Título: A perda da pauta
Autor: Tereza Cruvinel
Fonte: O Globo, 01/05/2005, O Globo, p. 2

Ficou estabelecido que o presidente Lula admitiu três erros do governo na entrevista coletiva de anteontem. Na verdade, dois e meio, pois em relação ao maior deles na área política ¿ seu pouco empenho pelo resultado da disputa da presidência da Câmara ¿ Lula disse que ¿possivelmente foi um erro¿ e que a História também fará esta pergunta. Administrar as conseqüências deste erro é hoje o maior desafio de Lula e, no entanto, as questões políticas foram suplantadas pelos temas econômicos ao longo da entrevista.

Nada mais indicador de que a economia passou mesmo a governar a política. O que aconteceu depois da vitória de Severino Cavalcanti foi a perda do controle da pauta de votações pelo Planalto. Com isso vieram algumas derrotas e por fim o recuo do governo para a obstrução defensiva. Isso há duas semanas, quando Severino ameaçou pôr em votação, isoladamente, a emenda que aumenta em 1% a cota dos municípios no fundo de participação. O absurdo desta situação é que o governo incluiu este dispositivo na reforma tributária para torná-la mais palatável, e acabou se tornando prisioneiro da concessão. Para não vê-la aprovada sem o resto do projeto, o que lhe deixaria apenas uma conta para pagar, partiu para a obstrução. O acúmulo de MPs fez o resto e não se vota mais nada.
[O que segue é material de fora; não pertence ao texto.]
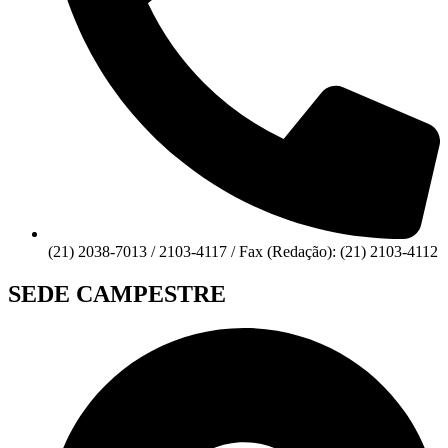
(21) 2038-7013 / 2103-4117 / Fax (Redação): (21) 2103-4112
SEDE CAMPESTRE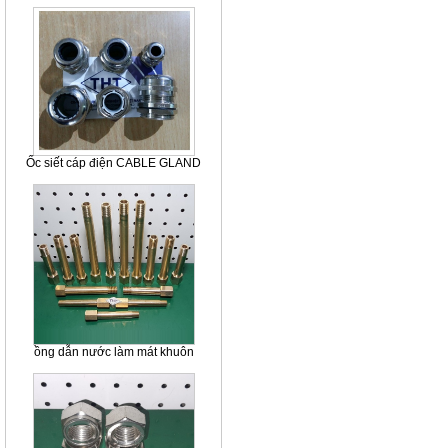
Ốc siết cáp điện CABLE GLAND
ồng dẫn nước làm mát khuôn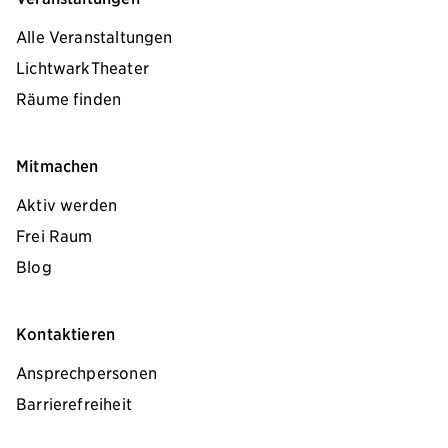
Alle Veranstaltungen
LichtwarkTheater
Räume finden
Mitmachen
Aktiv werden
Frei Raum
Blog
Kontaktieren
Ansprechpersonen
Barrierefreiheit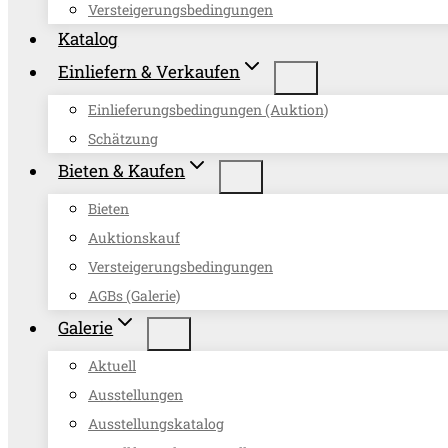
Versteigerungsbedingungen
Katalog
Einliefern & Verkaufen
Einlieferungsbedingungen (Auktion)
Schätzung
Bieten & Kaufen
Bieten
Auktionskauf
Versteigerungsbedingungen
AGBs (Galerie)
Galerie
Aktuell
Ausstellungen
Ausstellungskatalog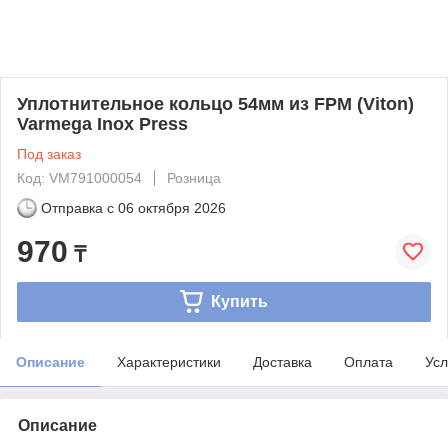
Уплотнительное кольцо 54мм из FPM (Viton)
Varmega Inox Press
Под заказ
Код: VM791000054
Розница
Отправка с
06 октября 2026
970
₸
Купить
Описание
Характеристики
Доставка
Оплата
Усл
Описание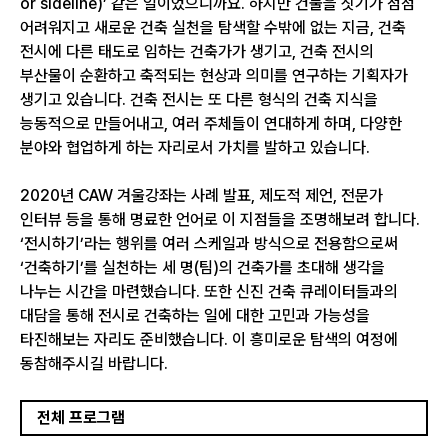
or sideline)’ 같은 일이었으니까요. 하지만 건물을 짓기가 점점
어려워지고 새로운 건축 실천을 탐색할 수밖에 없는 지금, 건축
전시에 다른 태도로 임하는 건축가가 생기고, 건축 전시의
부산물이 순환하고 축적되는 현상과 의미를 연구하는 기획자가
생기고 있습니다. 건축 전시는 또 다른 형식의 건축 지식을
능동적으로 만들어내고, 여러 주체들이 연대하게 하며, 다양한
분야와 협업하게 하는 자리로서 가치를 발하고 있습니다.
2020년 CAW 겨울강좌는 사례 발표, 제도적 제언, 전문가
인터뷰 등을 통해 명료한 언어로 이 지점들을 조명해보려 합니다.
‘전시하기’라는 행위를 여러 스케일과 방식으로 전용함으로써
‘건축하기’를 실천하는 세 명(팀)의 건축가를 초대해 생각을
나누는 시간을 마련했습니다. 또한 신진 건축 큐레이터들과의
대담을 통해 전시로 건축하는 일에 대한 고민과 가능성을
타진해보는 자리도 준비했습니다. 이 흥미로운 탐색의 여정에
동참해주시길 바랍니다.
전체 프로그램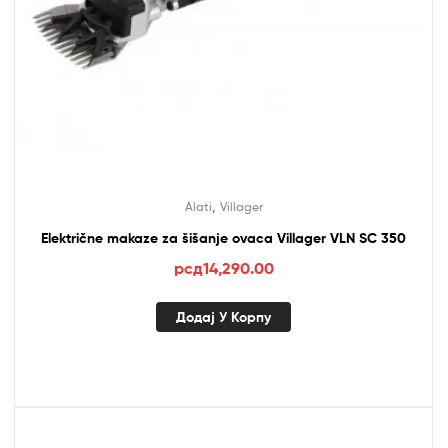
,
Alati
Villager
Električne makaze za šišanje ovaca Villager VLN SC 350
рсд
14,290.00
Додај У Корпу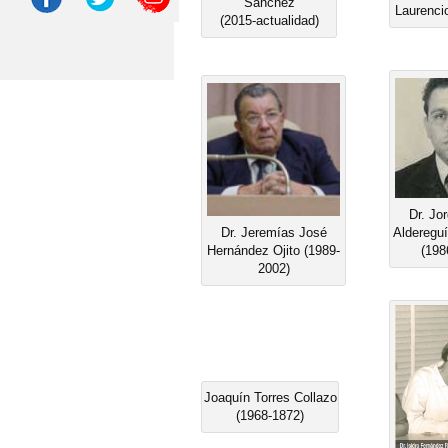
Sanchez
Laurenci
(2015-actualidad)
Dr. Jo
Dr. Jeremías José
Alderegu
Hernández Ojito (1989-
(198
2002)
Joaquín Torres Collazo
(1968-1872)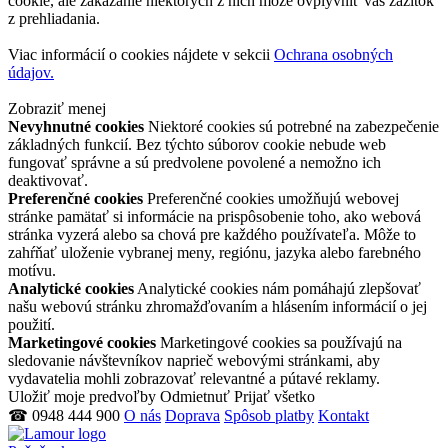
cookie, ale zakázanie niektorých z nich môže ovplyvniť váš zážitok
z prehliadania.
Viac informácií o cookies nájdete v sekcii
Ochrana osobných
údajov.
Zobraziť menej
Nevyhnutné cookies
Niektoré cookies sú potrebné na zabezpečenie
základných funkcií. Bez týchto súborov cookie nebude web
fungovať správne a sú predvolene povolené a nemožno ich
deaktivovať.
Preferenčné cookies
Preferenčné cookies umožňujú webovej
stránke pamätať si informácie na prispôsobenie toho, ako webová
stránka vyzerá alebo sa chová pre každého používateľa. Môže to
zahŕňať uloženie vybranej meny, regiónu, jazyka alebo farebného
motívu.
Analytické cookies
Analytické cookies nám pomáhajú zlepšovať
našu webovú stránku zhromažďovaním a hlásením informácií o jej
použití.
Marketingové cookies
Marketingové cookies sa používajú na
sledovanie návštevníkov naprieč webovými stránkami, aby
vydavatelia mohli zobrazovať relevantné a pútavé reklamy.
Uložiť moje predvoľby
Odmietnuť
Prijať všetko
☎ 0948 444 900
O nás
Doprava
Spôsob platby
Kontakt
Antes da eleição, pelo visto, o governo não se deu conta do que significaria perder o controle sobre a pauta. Depois, parece ter acreditado que Severino cairia facilmente no papo. Agora, parece fingir que é possível ir levando esta situação sem tomar providências. O pefelista José Carlos Aleluia, líder da minoria na Câmara, que foi de fato o candidato de oposição naquela disputa, diz nunca ter visto situação igual em seus dez anos na Câmara. Nem eu, nos 23 anos em que acompanho as atividades do Congresso. Aleluia chega a dizer que ele mesmo, se vitorioso, garantiria a independência da Casa mas nunca o colapso do processo legislativo.

Na entrevista coletiva, ao falar da eleição de Severino, Lula começou dizendo que ele era um aliado, provocando a réplica irônica da repórter Zileide Silva. ¿O senhor acha?¿. Passou depois ao discurso de que o presidente da República não escolhe o presidente da Câmara, devendo manter com ele bom relacionamento, seja de que partido for. Bonito mas na prática também a história é outra.

¿ Deste jeito, chegaremos ao ponto em que nem as medidas provisórias terão utilidade. Vão começar a cair em série por decurso de prazo. O que seria isso, senão a ingovernabilidade? ¿ pergunta Aleluia.

Mas qual é o remédio? Há o mais banal: a integração de Severino ao governo, entregando-lhe o ministério que Lula negou, corretamente, após um ultimato em praça pública. Naquela hora, se nomeasse Ciro Nogueira estaria entregando os anéis da autoridade. Mas depois, teria que ter retomado em outras bases a conversa com o PP e seu novo prócer, Severino. O preço é alto? Pode ser, mas prejuízos maiores estão se acumulando.

Tem outro remédio, mas de fórmula mais complexa. E falta quem se disponha a ministrá-lo. Teria o governo que dar um soco na mesa, dispensar os infiéis, tomar-lhes os cargos, reunir sua manada fiel, tenha ela quantos votos tiver, e a partir disso reassumir o controle do processo político na Casa. Mas quem fará isso? Aldo Rebelo, o coordenador político, depois de mantido no cargo ficou ainda mais conciliador. Dirceu vem operando apenas no que diz respeito ao PT, por orientação do próprio Lula. Agora então, recebe uma missão externa atrás da outra. Para enfrentar Severino ¿ hoje o político mais conhecido do Brasil depois de Lula e de Fernando Henrique, não importa com que imagem ¿ o governo teria que contar com uma tropa de líderes disposta a virar a mesa. Mas eles continuam insatisfeitos e queixosos com tudo.

A entrevista de Lula, se tiver tido sobre eles um efeito-demonstração positivo, mostrando-o como um candidato altamente competitivo, como pareceu a alguns, pode contribuir para o realinhamento. Mas outras providências terão que ser tomadas, a começar pelo cumprimento dos acordos que o governo faz e esquece. Acordos que envolvem, quase sempre, nomeações e liberações de emendas.

Nesta marcha, a próxima derrota do governo na Câmara, depois da reforma tributária, já está anunciada: a verticalização das coligações vai cair, e com isso Lula verá os partidos de sua base partirem para as mais diferentes composições nos estados. Apesar do discurso afiado, terá problemas de palanque. Mas estas questões não motivaram os jornalistas e menos ainda o presidente.